Алик устало садится на свой чурбачок и платочком утирает со лба пот. Он смотрит на меня с сочувствием, грустно. Мне становится не по себе.
– Мир велик и таинственен, Йостек. Однажды вы это поймете.
Он отклоняется немного назад, поднимает из травы Германову кожанку. Встряхивает ее, та звякает.
– Неплохая, – говорит он и накидывает куртку себе на плечи, будто все так и должно быть. Будто ничего не случилось. Седая щетина на его круглой подпухшей морде блестит. Разбитая губа с черной засохшей кровью, толстые очки на резинке, задумчивое лицо, посошок, на который опирается Алик, и байкерская куртка на плечах – знаю, все это бессмысленно, однако сейчас оно кажется мне какими-то таинственными атрибутами настоящего шамана. Но я вовремя напоминаю себе, что эта драматургия нужна исключительно для того, чтобы забить мне баки.
Неожиданно, совсем с противоположной стороны кто-то окликает нас. Из темноты выходит Вика. Она обкуренная и напуганная.
– Идите, девушек заберите. У них там серьезные проблемы.

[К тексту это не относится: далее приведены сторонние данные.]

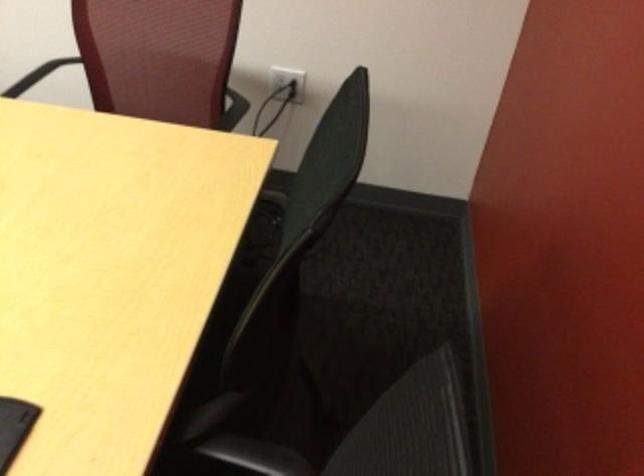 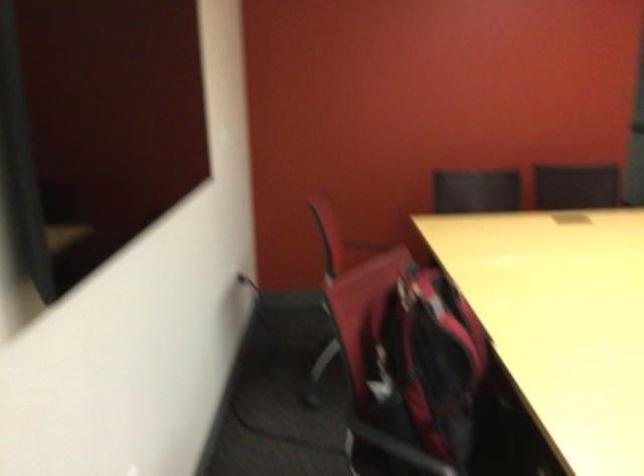 Question: I am providing you with two images of the same scene from different viewpoints. Which of the following objects are not visible in image2?

Choices:
 (A) red and white lighter
 (B) red chair sitting surface
 (C) black chair armrest
 (D) black electrical plug

Answer: (D) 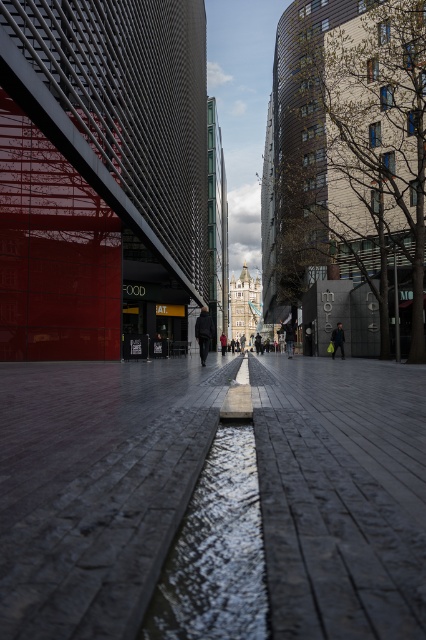 Question: Based on their relative distances, which object is nearer to the reflective concrete puddle at center?

Choices:
 (A) dark gray jacket at center
 (B) dark gray fabric jacket at center
 (C) dark gray concrete pavement at center

Answer: (C)

Question: Which object appears farthest from the camera in this image?

Choices:
 (A) dark gray concrete pavement at center
 (B) red jacket at center

Answer: (B)

Question: Is dark gray stone pavement at center above dark gray concrete pavement at center?

Choices:
 (A) no
 (B) yes

Answer: (A)

Question: In this image, where is dark gray concrete pavement at center located relative to red jacket at center?

Choices:
 (A) above
 (B) below

Answer: (A)

Question: Estimate the real-world distances between objects in this image. Which object is closer to the dark gray concrete pavement at center?

Choices:
 (A) reflective concrete puddle at center
 (B) red jacket at center

Answer: (A)

Question: From the image, what is the correct spatial relationship of dark gray stone pavement at center in relation to dark gray concrete pavement at center?

Choices:
 (A) above
 (B) below

Answer: (B) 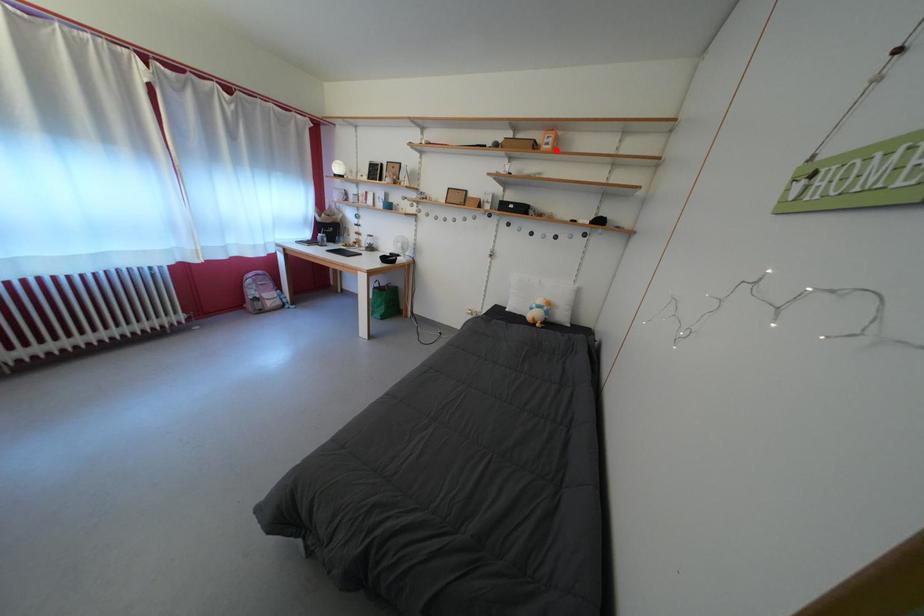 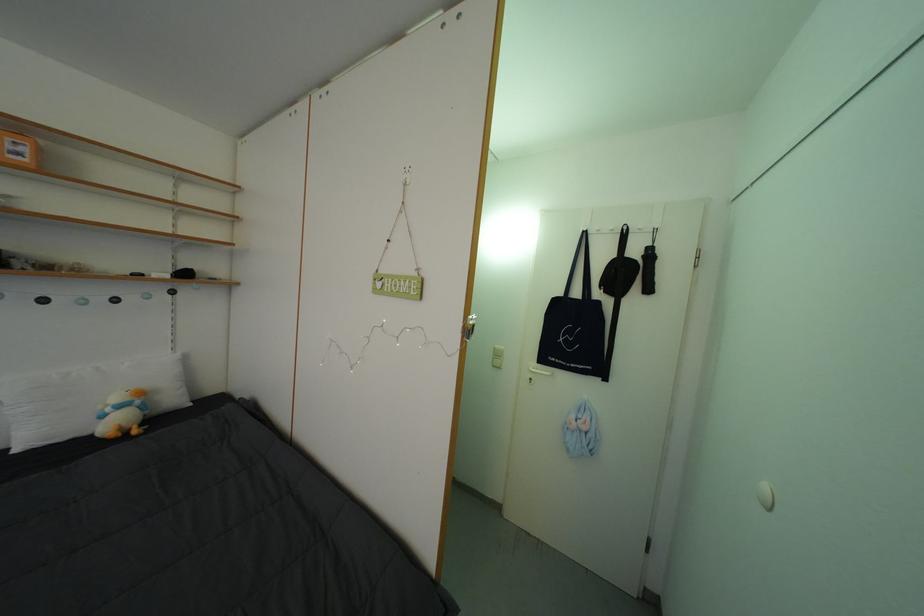 In the second image, find the point that corresponds to the highlighted location in the first image.

(27, 160) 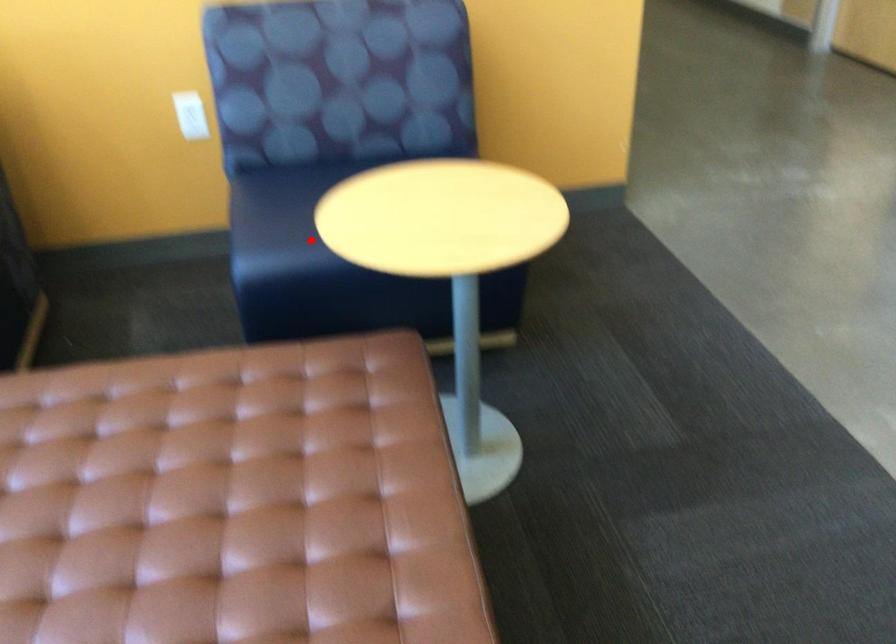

Мы поспешно сбегаем к лагерю панков. Там все с белыми лицами. Такими белыми, аж видно во тьме. Полная молчанка. Они сбились в кучу, эти молодые дружные панки, сбились в кучу, освободив пространство для игры теней. В самом центре свободного места сидит неподвижная, будто камень в степи, Лорна с застывшим лицом. Ее глаза прикрыты, она смотрит на кончик носа. Ее лицо холодно и красиво, в ней мерещится что-то большее. Возле ее ног, скрутившись клубком, лежит тело и плачет. Я с ужасом узнаю Жанну. Мое сердце сжимается от жалости и испуга.
– Что тут происходит?
Она лежит в пылище и обнимает руками колени Лорны. Жанна захлебывается слезами. Издает страшный рев и снова заходится. Плач ее просто раздирает душу. Сквозь всхлипывания Жанна выдавливает:
– Прости-и-и… Прости-и-и… ну прости-и-и меня-а… Я-а-аа больше так не бу-у-уду… Я больше так не-е-е бу-у-ду-у-у… Не надо-о-о, слышишь? ну прости-и-и меня-а-а… проости… прости… прости… Ну прости меня-а-а…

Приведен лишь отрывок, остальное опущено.